The 4-week-old grapevine leaves of plantlets were sprayed with different concentration of B. phytofirmans PsJN (0, 10², 10³, 10⁴, and 10⁶ CFU/ml) and after 30 min infected with 2 ml of B. cinerea (10⁵ conidia/ml). Plantlets were placed in the growth chamber at 20°C. Leaves sampled 0, 2, 24, 48, and 72 h after challenge were immediately frozen in liquid nitrogen and stored at –80°C. Frozen samples were used for RNA extraction and BcActin gene analysis. The means ± standard deviations originated from two independent experiments realized in duplicates, each replicate consisted of a pool of six plantlets.

For histochemical detection of H₂O₂, the 3,3-benzidine-HCl (DAB, Sigma–Aldrich) method was used according to Thordal-Christensen et al. (1997). Fresh entire leaves from control and bacterized plantlets were immersed in the DAB solution (1 mg/ml for 6 h at 37°C), at 8 h post infection with B. cinerea, before observations under an optical microscope.
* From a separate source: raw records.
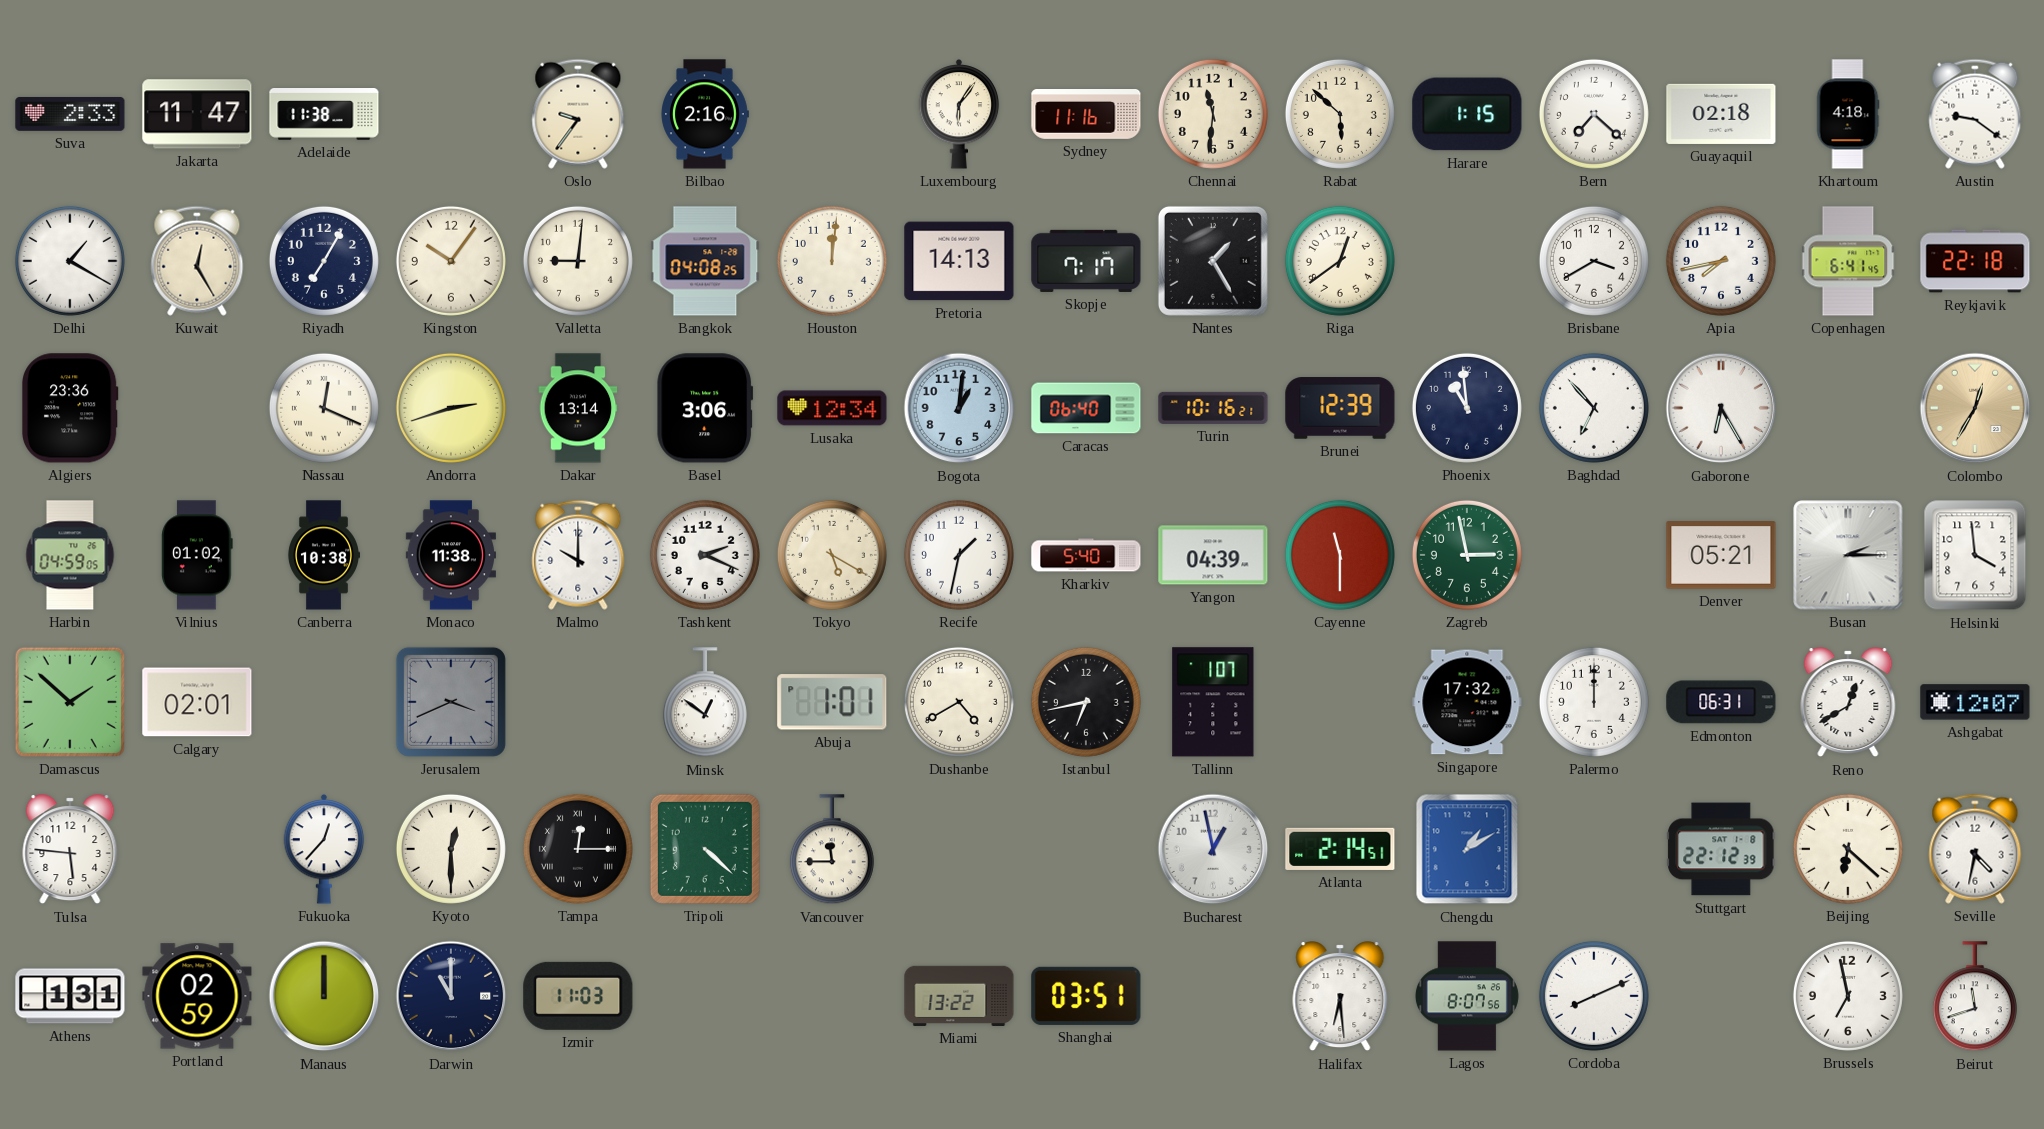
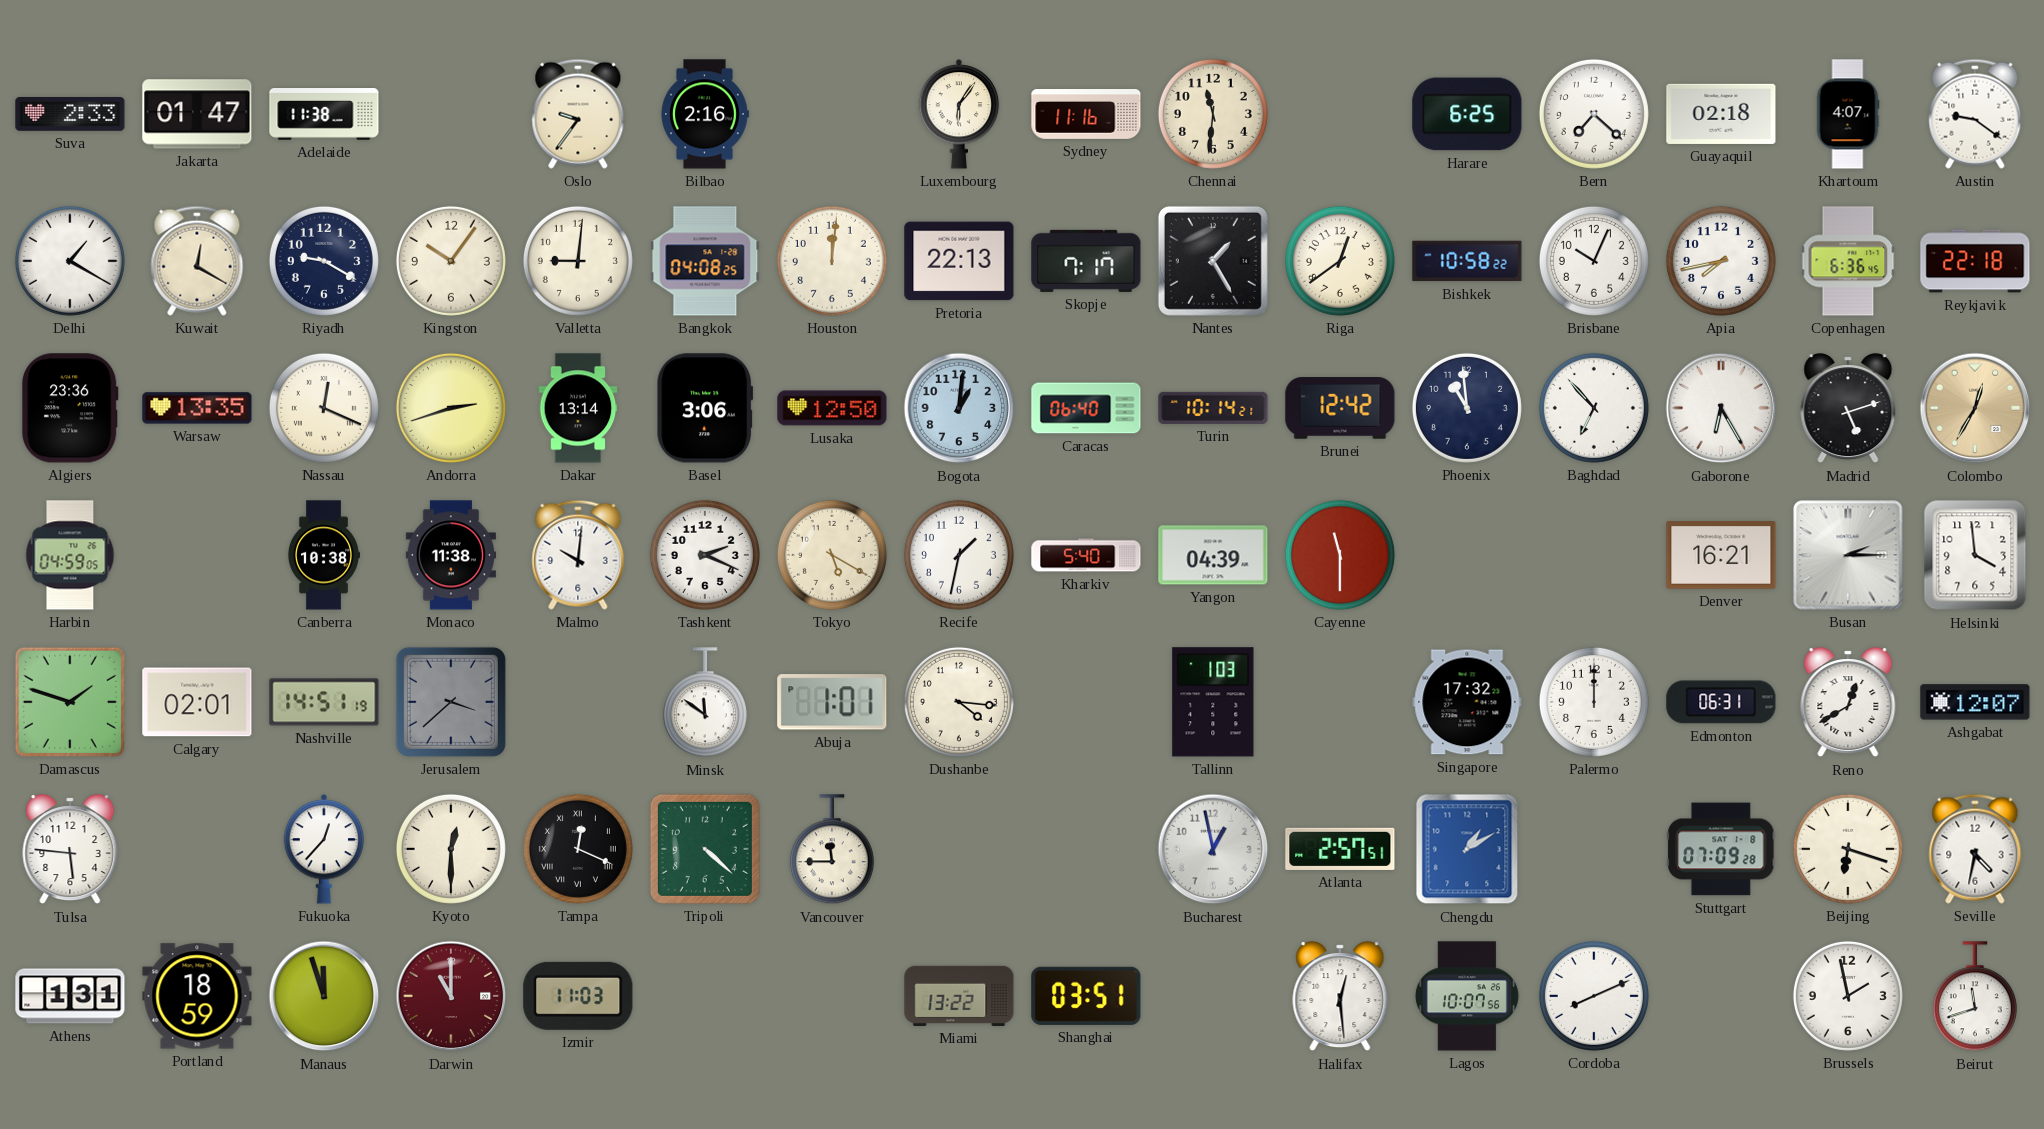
Jakarta: 11:47 -> 01:47
Rabat: 5:52 -> none
Harare: 1:15 -> 6:25
Khartoum: 4:18 -> 4:07
Kuwait: 12:25 -> 12:20
Riyadh: 7:05 -> 9:20
Pretoria: 14:13 -> 22:13
Bishkek: none -> 10:58
Brisbane: 3:40 -> 10:04
Copenhagen: 6:41 -> 6:36
Warsaw: none -> 13:35
Lusaka: 12:34 -> 12:50
Turin: 10:16 -> 10:14
Brunei: 12:39 -> 12:42
Madrid: none -> 5:12
Vilnius: 01:02 -> none
Malmo: 10:00 -> 10:01
Zagreb: 2:58 -> none
Denver: 05:21 -> 16:21
Damascus: 1:52 -> 1:48
Nashville: none -> 14:51
Jerusalem: 3:41 -> 3:38
Minsk: 12:51 -> 11:51
Dushanbe: 4:40 -> 4:16
Istanbul: 6:43 -> none
Tallinn: 1:07 -> 1:03
Tampa: 12:15 -> 12:19
Atlanta: 2:14 -> 2:57
Stuttgart: 22:12 -> 07:09
Beijing: 6:22 -> 6:18
Portland: 02:59 -> 18:59
Manaus: 12:00 -> 11:57
Darwin dial: navy -> burgundy
Halifax: 6:29 -> 12:29
Lagos: 8:07 -> 10:07
Brussels: 6:58 -> 1:58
The H₂O₂ content was also evaluated according to Theocharis et al. (2012), with some modifications. Briefly, leaf powder (100 mg) was homogenized in 200 μl of ice-cold acetone and the mixture was centrifuged at 13,500 × g for 10 min. Cold water (100 μl) and 40 μl of 5% titanyl sulfate were added to the supernatant, followed by 200 μl of 1 N NH₄OH solution to precipitate the peroxide-titanium complex. After centrifugation at 6,000 × g for 5 min, the supernatant was discarded and the pellet was washed with cold acetone. The precipitate was then dissolved in 600 μl of 2 N H₂SO₄ and the final volume adjusted to 800 μl with cold water. The absorbance of the solution was read at 415 nm, and H₂O₂ content was calculated according to a standard curve. The means ± standard deviations originated from three independent experiments realized in duplicates, each replicate consisted of a pool of six plantlets.
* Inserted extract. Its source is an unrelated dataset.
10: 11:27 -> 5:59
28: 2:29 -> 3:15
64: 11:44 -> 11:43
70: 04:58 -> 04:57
Callose deposition was observed as described in Schenk et al. (2014). Detached leaves were collected at 24 h post infection with B. cinerea and then incubated overnight in 95% ethanol. De-stained leaves were washed in 150 mM K₂POH₄ for 30 min and thereafter stained for 2 h with 0.01% aniline blue in 150 mM K₂POH₄. Micrographs were taken by epifluorescence microscope with UV filter (BP, 340-380; LP, 425 nm). This experiment was repeated twice and each replicate consisted of six leaves.
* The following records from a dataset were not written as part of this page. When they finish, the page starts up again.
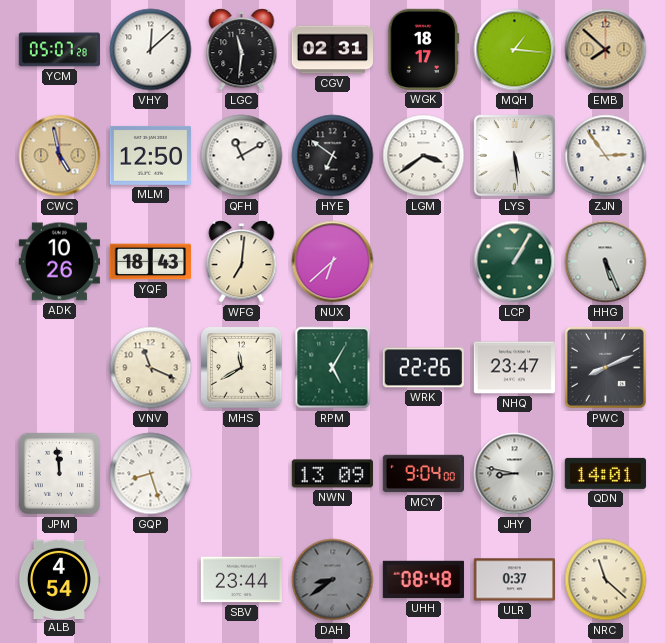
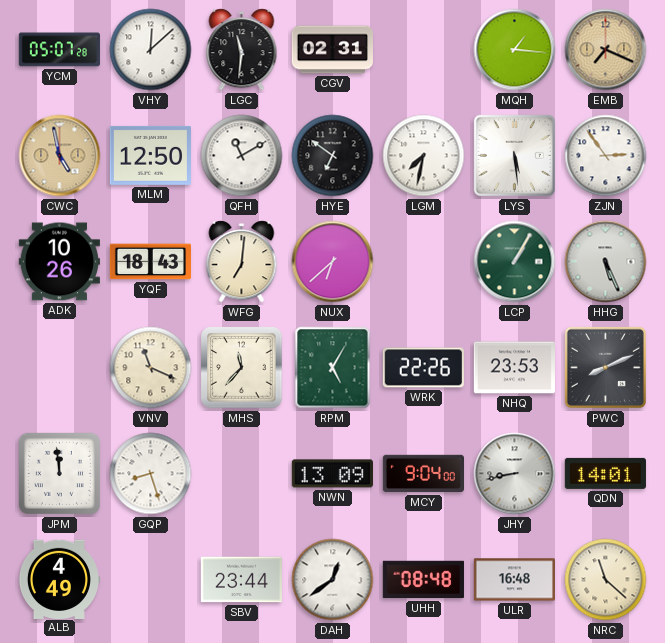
WGK: 18:17 -> none
EMB: 7:52 -> 7:19
LGM: 3:39 -> 7:32
MHS: 11:40 -> 11:37
NHQ: 23:47 -> 23:53
JHY: 8:47 -> 8:43
ALB: 4:54 -> 4:49
DAH: 8:39 -> 12:39
DAH dial: grey -> white
ULR: 0:37 -> 16:48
For each sample, 50 mg of leaves were ground in liquid nitrogen. Total RNA was isolated using Extract’All (Eurobio) and 250 ng was used for reverse-transcription using the Absolute MAX 2-Step QRT-PCR SYBR^® Green Kit (Thermo Electron)^TM according to the manufacturer’s instructions. The transcript levels were determined by real-time quantitative PCR using the Chromo4 system (BIO-RAD, Hercules, CA, USA) and the SYBR Green Master Mix PCR kit as recommended by the manufacturer (Applied Biosystems). PCR reactions were carried out in duplicates in 96-well plates (15 μl per well) in a buffer containing 1x SYBR Green I mix (including Taq polymerase, dNTPs, SYBR Green dye), 280 nM forward and reverse primers and 1:10 dilution of reverse transcript RNA. After denaturation at 95°C for 15 min, amplification occurred in a two-step procedure: 15 s of denaturation at 95°C and 1 min of annealing/extension at 60°C, with a total of 30 cycles. Identical thermal cycling conditions were used for all targets. Specific primers were designed using the Primer Express software (Applied Biosystems, Foster City, CA, USA) and are presented in the Supplementary Table S1. PCR efficiency of the primer sets was calculated by performing real-time PCR on serial dilutions. For each experiment, PCR reactions were performed in duplicate and 3 independent experiments were analyzed. Results correspond to means ± standard deviation (SD) of duplicate reactions of three independent experiments. Relative gene expression was determined with the formula fold induction: 2^-ΔΔCt, where ΔΔCt = (Ct GI [unknown sample]–Ct GI [reference sample])–(Ct reference genes [unknown sample]–Ct reference genes [reference sample]). GI is the gene of interest. EF1a and 60RSP are used as internal controls. The reference sample is the “control+buffer” sample, chosen to represent 1x expression of the gene of interest. The means ± standard deviations originated from three independent experiments realized in duplicates, each replicate consisted of a pool of six plantlets.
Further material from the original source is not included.